[WORK INSTRUCTION]: Every record below needs to be set down exactly. Pictures do not belong in the copy.

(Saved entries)

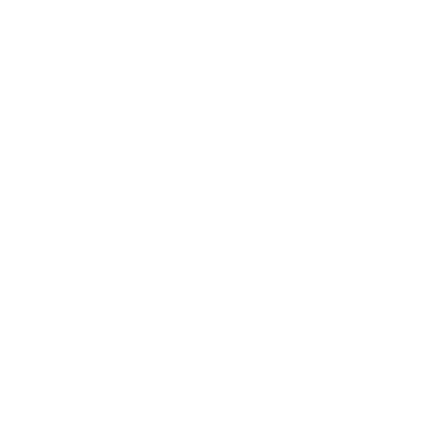
Business
Career
Leadership
Mindset
Lifestyle
Health & Wellness
Relationships
Technology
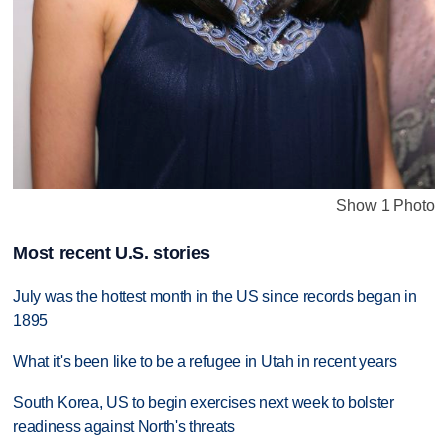
Show 1 Photo
Most recent U.S. stories
July was the hottest month in the US since records began in
1895
What it's been like to be a refugee in Utah in recent years
South Korea, US to begin exercises next week to bolster
readiness against North's threats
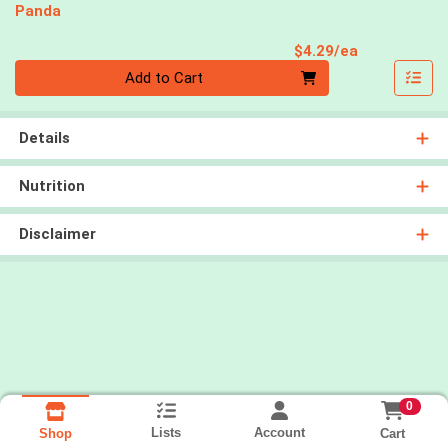
Panda
Product Pri
$4.29/ea
Quantity 0
Add to Cart
Details
Nutrition
Disclaimer
0
Lists
Account
Cart
Shop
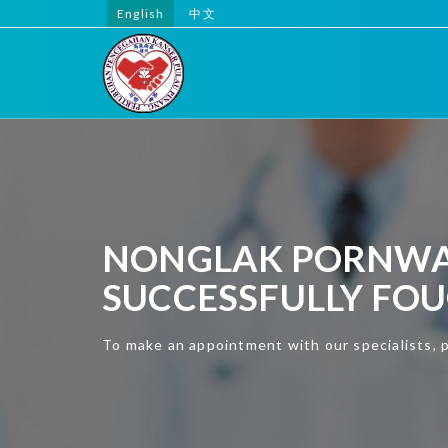
English
中文
NONGLAK PORNWAR
SUCCESSFULLY FO
To make an appointment with our specialists, 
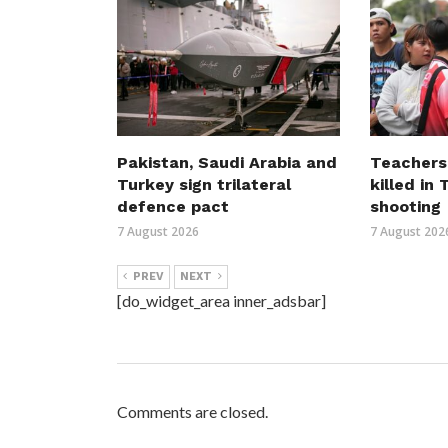
Pakistan, Saudi Arabia and
Teachers
Turkey sign trilateral
killed in
defence pact
shooting
7 August 2026
7 August 202
PREV
NEXT
[do_widget_area inner_adsbar]
Comments are closed.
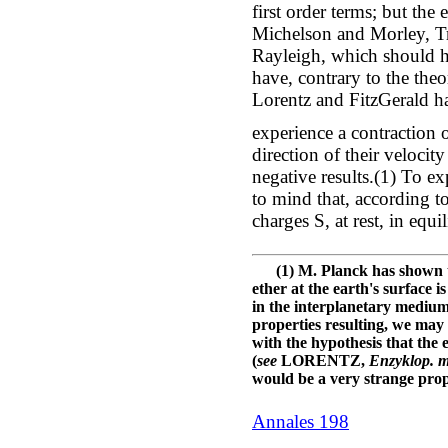
first order terms; but th
Michelson and Morley, T
Rayleigh, which should h
have, contrary to the theo
Lorentz and FitzGerald ha
experience a contraction o
direction of their velocit
negative results.(1) To ex
to mind that, according to
charges S, at rest, in equ
(1) M. Planck has shown tha
ether at the earth's surface i
in the interplanetary medium
properties resulting, we may 
with the hypothesis that the 
(
see
LORENTZ,
Enzyklop. m
would be a very strange prope
Annales 198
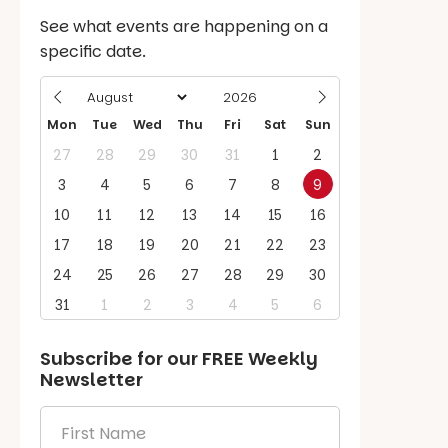
See what events are happening on a
specific date.
Mon
Tue
Wed
Thu
Fri
Sat
Sun
27
28
29
30
31
1
2
3
4
5
6
7
8
9
10
11
12
13
14
15
16
17
18
19
20
21
22
23
24
25
26
27
28
29
30
31
1
2
3
4
5
6
Subscribe for our
FREE
Weekly
Newsletter
First
Name
*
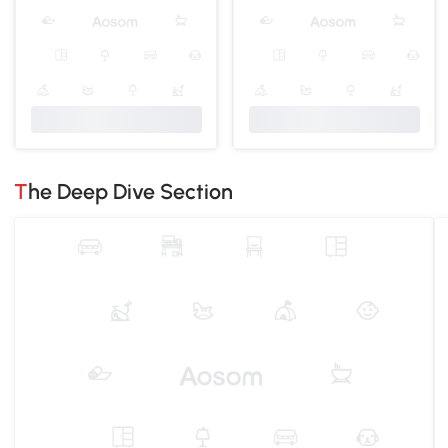
The Deep Dive Section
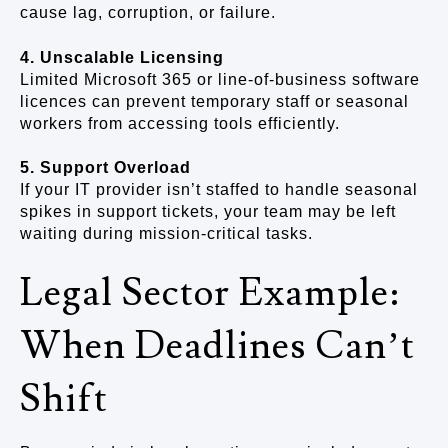
cause lag, corruption, or failure.
4. Unscalable Licensing
Limited Microsoft 365 or line-of-business software
licences can prevent temporary staff or seasonal
workers from accessing tools efficiently.
5. Support Overload
If your IT provider isn’t staffed to handle seasonal
spikes in support tickets, your team may be left
waiting during mission-critical tasks.
Legal Sector Example:
When Deadlines Can’t
Shift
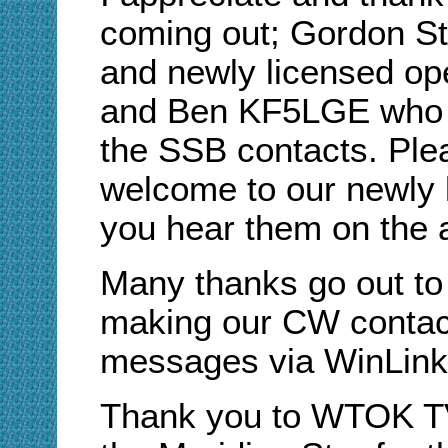
coming out; Gordon 
and newly licensed op
and Ben KF5LGE who m
the SSB contacts. Ple
welcome to our newly 
you hear them on the a
Many thanks go out 
making our CW contact
messages via WinLink
Thank you to WTOK TV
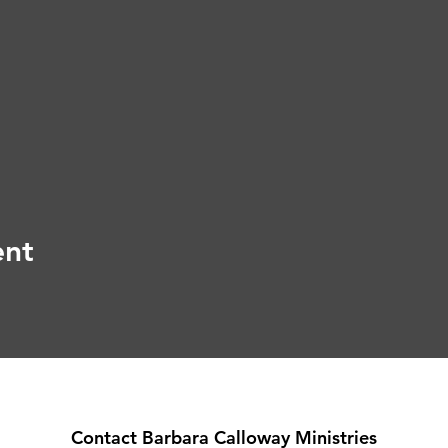
ent
Contact Barbara Calloway Ministries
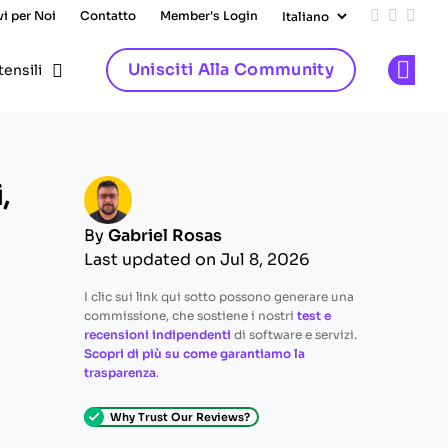
vi per Noi
Contatto
Member's Login
Add us on
Follow 
Follo
Unisciti Alla Community
tensili
Op
,
By
Gabriel Rosas
Last updated on Jul 8, 2026
I clic sui link qui sotto possono generare una
commissione, che sostiene i nostri
test e
recensioni indipendenti
di software e servizi.
Scopri di più su come garantiamo la
trasparenza
.
Why Trust Our Reviews?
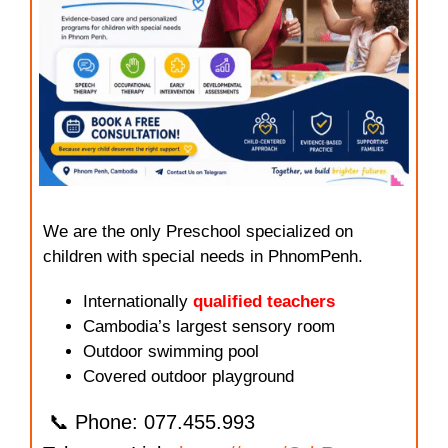
We are the only Preschool specialized on
children with special needs in PhnomPenh.
Internationally
qualified teachers
Cambodia’s largest sensory room
Outdoor swimming pool
Covered outdoor playground
📞 Phone: 077.455.993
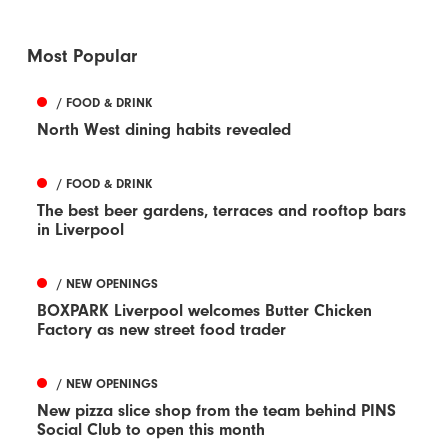
Most Popular
/ FOOD & DRINK
North West dining habits revealed
/ FOOD & DRINK
The best beer gardens, terraces and rooftop bars
in Liverpool
/ NEW OPENINGS
BOXPARK Liverpool welcomes Butter Chicken
Factory as new street food trader
/ NEW OPENINGS
New pizza slice shop from the team behind PINS
Social Club to open this month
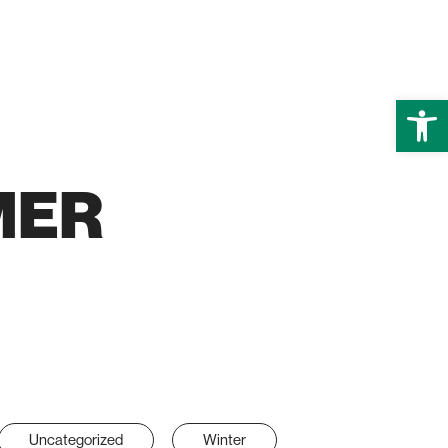
Open
MER
Uncategorized
Winter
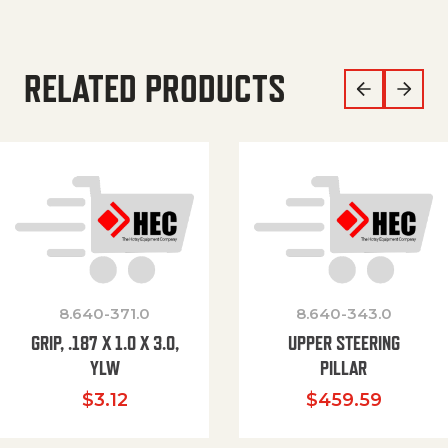
RELATED PRODUCTS
8.640-371.0
8.640-343.0
GRIP, .187 X 1.0 X 3.0,
UPPER STEERING
YLW
PILLAR
$
3.12
$
459.59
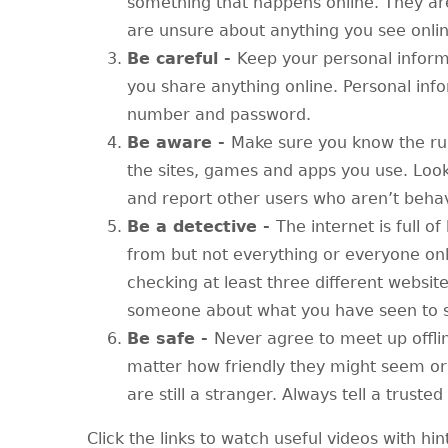
something that happens online. They are 
are unsure about anything you see onlin
Be careful -
Keep your personal inform
you share anything online. Personal inf
number and password.
Be aware -
Make sure you know the ru
the sites, games and apps you use. Look
and report other users who aren’t beha
Be a detective -
The internet is full of
from but not everything or everyone onl
checking at least three different websit
someone about what you have seen to se
Be safe -
Never agree to meet up offli
matter how friendly they might seem or
are still a stranger. Always tell a trust
Click the links to watch useful videos with hin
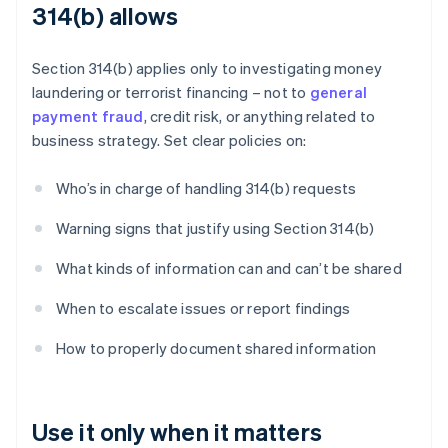
314(b) allows
Section 314(b) applies only to investigating money
laundering or terrorist financing – not to
general
payment fraud
, credit risk, or anything related to
business strategy. Set clear policies on:
Who’s in charge of handling 314(b) requests
Warning signs that justify using Section 314(b)
What kinds of information can and can’t be shared
When to escalate issues or report findings
How to properly document shared information
Use it only when it matters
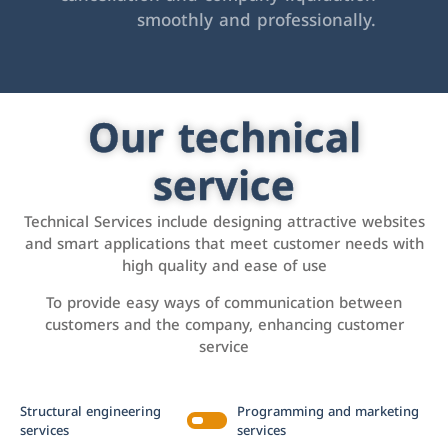
smoothly and professionally.
Our technical
service
Technical Services include designing attractive websites
and smart applications that meet customer needs with
high quality and ease of use
To provide easy ways of communication between
customers and the company, enhancing customer
service
Structural engineering
Programming and marketing
services
services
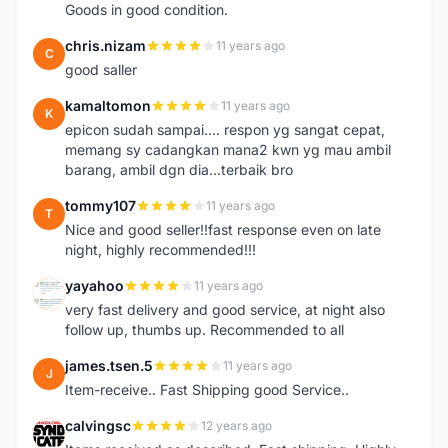
Goods in good condition.
chris.nizam
11 years ago
C
good saller
kamaltomon
11 years ago
K
epicon sudah sampai.... respon yg sangat cepat,
memang sy cadangkan mana2 kwn yg mau ambil
barang, ambil dgn dia...terbaik bro
tommy107
11 years ago
T
Nice and good seller!!fast response even on late
night, highly recommended!!!
yayahoo
11 years ago
Y
very fast delivery and good service, at night also
follow up, thumbs up. Recommended to all
james.tsen.5
11 years ago
J
Item-receive.. Fast Shipping good Service..
calvingsc
12 years ago
C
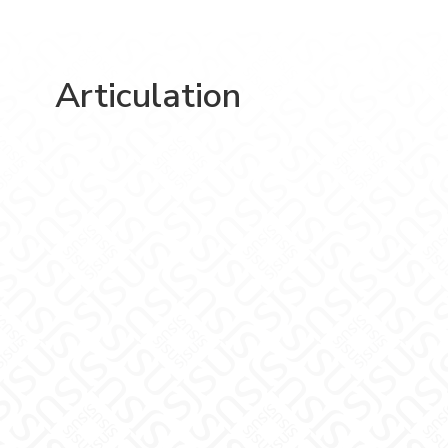
Articulation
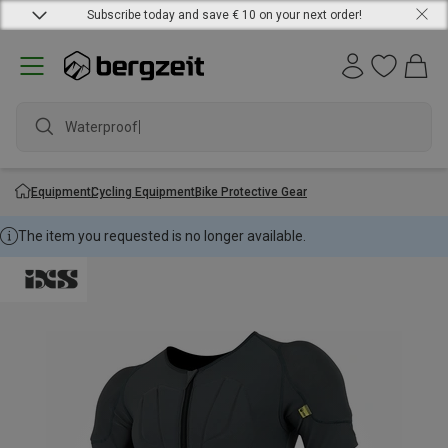
Subscribe today and save € 10 on your next order!
Waterproof ja
Equipment
Cycling Equipment
Bike Protective Gear
The item you requested is no longer available.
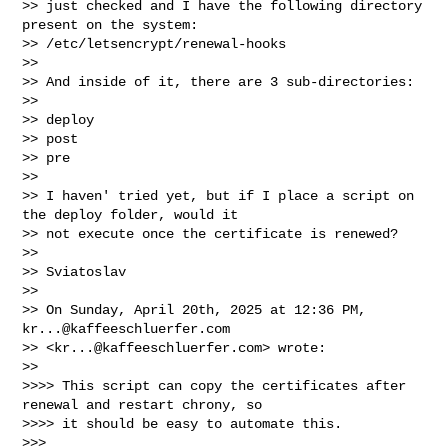
>> just checked and I have the following directory 
present on the system: 

>> /etc/letsencrypt/renewal-hooks

>>

>> And inside of it, there are 3 sub-directories:

>>

>> deploy

>> post

>> pre

>>

>> I haven' tried yet, but if I place a script on 
the deploy folder, would it 

>> not execute once the certificate is renewed?

>>

>> Sviatoslav

>>

>> On Sunday, April 20th, 2025 at 12:36 PM, 
kr...@kaffeeschluerfer.com
>> <
kr...@kaffeeschluerfer.com
> wrote:

>>

>>>> This script can copy the certificates after 
renewal and restart chrony, so 

>>>> it should be easy to automate this.

>>>
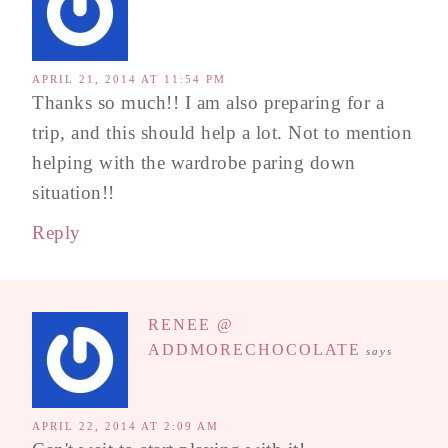
APRIL 21, 2014 AT 11:54 PM
Thanks so much!! I am also preparing for a
trip, and this should help a lot. Not to mention
helping with the wardrobe paring down
situation!!
Reply
RENEE @
ADDMORECHOCOLATE
says
APRIL 22, 2014 AT 2:09 AM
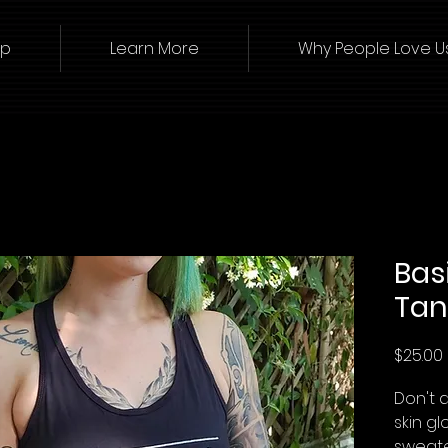
op
Learn More
Why People Love U
Bas
Tan
$25.00
Don't d
skin gl
sweate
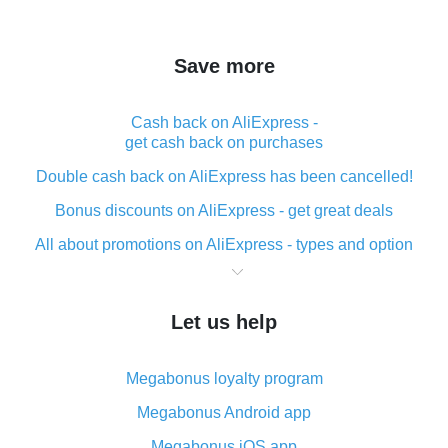
Save more
Cash back on AliExpress -
get cash back on purchases
Double cash back on AliExpress has been cancelled!
Bonus discounts on AliExpress - get great deals
All about promotions on AliExpress - types and option
What is cash back when making purchases on
AliExpress - short and sweet
Let us help
The best place to download cash back for AliExpress
and how to install it
Megabonus loyalty program
What is the AliExpress cash back plugin and what are
its advantages
Megabonus Android app
Cash back from the AliExpress mobile app -
Megabonus iOS app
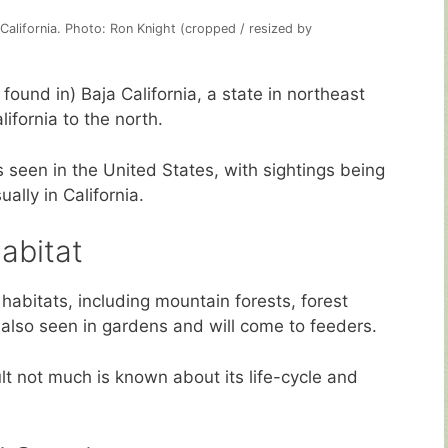
 California. Photo: Ron Knight (cropped / resized by
ound in) Baja California, a state in northeast
ifornia to the north.
 seen in the United States, with sightings being
lly in California.
abitat
 habitats, including mountain forests, forest
 also seen in gardens and will come to feeders.
ult not much is known about its life-cycle and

[RESULT]:
Business
Career
Leadership
Mindset
Lifestyle
Health & Wellness
Relationships
Technology
Show 1 Photo
Most recent U.S. stories
July was the hottest month in the US since records began in
1895
What it's been like to be a refugee in Utah in recent years
South Korea, US to begin exercises next week to bolster
readiness against North's threats
Panda
Product Pri
$4.29/ea
Quantity 0
Add to Cart
Details
Nutrition
Disclaimer
0
Lists
Account
Cart
Shop
English
中文
NONGLAK PORNWAR
SUCCESSFULLY FO
To make an appointment with our specialists, 
Pakistan, Saudi Arabia and
Teachers
Turkey sign trilateral
killed in
defence pact
shooting
7 August 2026
7 August 202
PREV
NEXT
[do_widget_area inner_adsbar]
Comments are closed.
first order terms; but th
Michelson and Morley, T
Rayleigh, which should h
have, contrary to the theo
Lorentz and FitzGerald ha
experience a contraction o
direction of their velocit
negative results.(1) To ex
to mind that, according to
charges S, at rest, in equ
(1) M. Planck has shown tha
ether at the earth's surface i
in the interplanetary medium
properties resulting, we may 
with the hypothesis that the 
(
see
LORENTZ,
Enzyklop. m
would be a very strange prope
Annales 198
See what events are happening on a
specific date.
Mon
Tue
Wed
Thu
Fri
Sat
Sun
27
28
29
30
31
1
2
3
4
5
6
7
8
9
10
11
12
13
14
15
16
17
18
19
20
21
22
23
24
25
26
27
28
29
30
31
1
2
3
4
5
6
Subscribe for our
FREE
Weekly
Newsletter
First
Name
*
The Deep Dive Section
cause lag, corruption, or failure.
4. Unscalable Licensing
Limited Microsoft 365 or line-of-business software
licences can prevent temporary staff or seasonal
workers from accessing tools efficiently.
5. Support Overload
If your IT provider isn’t staffed to handle seasonal
spikes in support tickets, your team may be left
waiting during mission-critical tasks.
Legal Sector Example:
When Deadlines Can’t
Shift
coming out; Gordon 
and newly licensed op
and Ben KF5LGE who m
the SSB contacts. Ple
welcome to our newly 
you hear them on the a
Many thanks go out 
making our CW contact
messages via WinLink
Thank you to WTOK TV
ent
Contact Barbara Calloway Ministries
vi per Noi
Contatto
Member's Login
Add us on
Follow 
Follo
Unisciti Alla Community
tensili
Op
,
By
Gabriel Rosas
Last updated on Jul 8, 2026
I clic sui link qui sotto possono generare una
commissione, che sostiene i nostri
test e
recensioni indipendenti
di software e servizi.
Scopri di più su come garantiamo la
trasparenza
.
Why Trust Our Reviews?
We are the only Preschool specialized on
children with special needs in PhnomPenh.
Internationally
qualified teachers
Cambodia’s largest sensory room
Outdoor swimming pool
Covered outdoor playground
📞 Phone: 077.455.993
Most Popular
/ FOOD & DRINK
North West dining habits revealed
/ FOOD & DRINK
The best beer gardens, terraces and rooftop bars
in Liverpool
/ NEW OPENINGS
BOXPARK Liverpool welcomes Butter Chicken
Factory as new street food trader
/ NEW OPENINGS
New pizza slice shop from the team behind PINS
Social Club to open this month
Open
MER
Uncategorized
Winter
RELATED PRODUCTS
8.640-371.0
8.640-343.0
GRIP, .187 X 1.0 X 3.0,
UPPER STEERING
YLW
PILLAR
$
3.12
$
459.59
something that happens online. They are 
are unsure about anything you see onlin
Be careful -
Keep your personal inform
you share anything online. Personal inf
number and password.
Be aware -
Make sure you know the ru
the sites, games and apps you use. Look
and report other users who aren’t beha
Be a detective -
The internet is full of
from but not everything or everyone onl
checking at least three different websit
someone about what you have seen to se
Be safe -
Never agree to meet up offli
matter how friendly they might seem or
are still a stranger. Always tell a trust
Click the links to watch useful videos with hin
314(b) allows
Section 314(b) applies only to investigating money
laundering or terrorist financing – not to
general
payment fraud
, credit risk, or anything related to
business strategy. Set clear policies on:
Who’s in charge of handling 314(b) requests
Warning signs that justify using Section 314(b)
What kinds of information can and can’t be shared
When to escalate issues or report findings
How to properly document shared information
Use it only when it matters
smoothly and professionally.
Our technical
service
Technical Services include designing attractive websites
and smart applications that meet customer needs with
high quality and ease of use
To provide easy ways of communication between
customers and the company, enhancing customer
service
Structural engineering
Programming and marketing
services
services
Goods in good condition.
chris.nizam
11 years ago
C
good saller
kamaltomon
11 years ago
K
epicon sudah sampai.... respon yg sangat cepat,
memang sy cadangkan mana2 kwn yg mau ambil
barang, ambil dgn dia...terbaik bro
tommy107
11 years ago
T
Nice and good seller!!fast response even on late
night, highly recommended!!!
yayahoo
11 years ago
Y
very fast delivery and good service, at night also
follow up, thumbs up. Recommended to all
james.tsen.5
11 years ago
J
Item-receive.. Fast Shipping good Service..
calvingsc
12 years ago
C
Articulation
Subscribe today and save € 10 on your next order!
Waterproof ja
Equipment
Cycling Equipment
Bike Protective Gear
The item you requested is no longer available.
>> just checked and I have the following directory 
present on the system: 

>> /etc/letsencrypt/renewal-hooks

>>

>> And inside of it, there are 3 sub-directories:

>>

>> deploy

>> post

>> pre

>>

>> I haven' tried yet, but if I place a script on 
the deploy folder, would it 

>> not execute once the certificate is renewed?

>>

>> Sviatoslav

>>

>> On Sunday, April 20th, 2025 at 12:36 PM, 
kr...@kaffeeschluerfer.com
>> <
kr...@kaffeeschluerfer.com
> wrote:

>>

>>>> This script can copy the certificates after 
renewal and restart chrony, so 

>>>> it should be easy to automate this.

>>>
APRIL 21, 2014 AT 11:54 PM
Thanks so much!! I am also preparing for a
trip, and this should help a lot. Not to mention
helping with the wardrobe paring down
situation!!
Reply
RENEE @
ADDMORECHOCOLATE
says
APRIL 22, 2014 AT 2:09 AM
op
Learn More
Why People Love U
Bas
Tan
$25.00
Don't d
skin gl
sweate
Save more
Cash back on AliExpress -
get cash back on purchases
Double cash back on AliExpress has been cancelled!
Bonus discounts on AliExpress - get great deals
All about promotions on AliExpress - types and option
What is cash back when making purchases on
AliExpress - short and sweet
Let us help
The best place to download cash back for AliExpress
and how to install it
Megabonus loyalty program
What is the AliExpress cash back plugin and what are
its advantages
Megabonus Android app
Cash back from the AliExpress mobile app -
Megabonus iOS app
 California. Photo: Ron Knight (cropped / resized by
ound in) Baja California, a state in northeast
ifornia to the north.
 seen in the United States, with sightings being
lly in California.
abitat
 habitats, including mountain forests, forest
 also seen in gardens and will come to feeders.
ult not much is known about its life-cycle and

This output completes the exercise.